Japan had a completely different situation from Pyeongchang. While the PyeongChang Organizing Committee failed to achieve the targeted marketing income in February 2017, a year before the opening of the PyeongChang Olympic Games, the Tokyo Organizing Committee was filling the target amount and whistling at the time when it left the opening of the Tokyo Olympics for over three years. Because the surplus Olympics were a 'off-the-shelf', they didn't pay much attention to the amount of IOC grants.

But with Corona 19, everything has changed. As the Olympics is postponed for one year, it is expected to change from the biggest surplus in history to the worst deficit in the world in one day. This is the reason why Japan, which had fallen out of fire, demanded the IOC to share the cost.

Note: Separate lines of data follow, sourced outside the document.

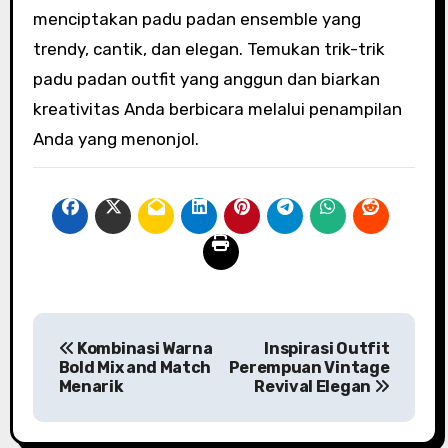
menciptakan padu padan ensemble yang
trendy, cantik, dan elegan. Temukan trik-trik
padu padan outfit yang anggun dan biarkan
kreativitas Anda berbicara melalui penampilan
Anda yang menonjol.
P
Kombinasi Warna
Inspirasi Outfit
o
Bold Mix and Match
Perempuan Vintage
Menarik
Revival Elegan
s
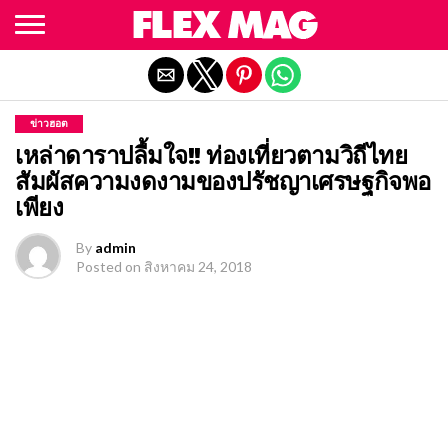
Exit mobile version
ข่าวฮอต
เหล่าดาราปลื้มใจ!! ท่องเที่ยวตามวิถีไทย
สัมผัสความงดงามของปรัชญาเศรษฐกิจพอ
เพียง
By
admin
Posted on
สิงหาคม 24, 2018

The situation in Japan is urgent, of course, but it is unlikely that the IOC will readily accommodate Japan's demands. Because Corona 19 is an irresistible epidemic, the Olympics feel that they have no direct responsibility for acting. We also recognize that adding an additional billions of won won't help much, as the expected extra cost is about 7 trillion won. Some judge that if you pay a huge amount of money this time, it will make a bad precedent.

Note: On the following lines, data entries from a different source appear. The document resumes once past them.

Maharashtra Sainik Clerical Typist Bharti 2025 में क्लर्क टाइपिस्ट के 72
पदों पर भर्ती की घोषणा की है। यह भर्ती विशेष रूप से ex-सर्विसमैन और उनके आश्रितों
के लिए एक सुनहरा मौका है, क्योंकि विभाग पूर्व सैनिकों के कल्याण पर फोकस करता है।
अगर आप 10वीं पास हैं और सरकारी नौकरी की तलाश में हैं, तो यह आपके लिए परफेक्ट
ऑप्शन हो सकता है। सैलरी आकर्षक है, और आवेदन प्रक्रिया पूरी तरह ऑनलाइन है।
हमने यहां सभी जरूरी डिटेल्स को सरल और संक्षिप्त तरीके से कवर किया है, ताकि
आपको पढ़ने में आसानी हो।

In the event that the IOC refuses to pay the cost, it is expected to cause self-destruction in Japan. This is because the Japanese government, the Tokyo Metropolitan Government, and the Tokyo Organizing Committee must have a heated debate over how much they will share. Even if the organizers assume that the 3,000 employees of the Tokyo Organizing Committee will pay an additional year, the compensation for delays in entering the athletes' villages and the management costs of dozens of stadiums is too large for Tokyo to stand alone. Eventually, the central government needs to reach out, but Japan's national debt ratio is 222% of GDP. The 2020 Tokyo Olympics is becoming a 'love water complex' rather than a trigger for reconstruction and revival.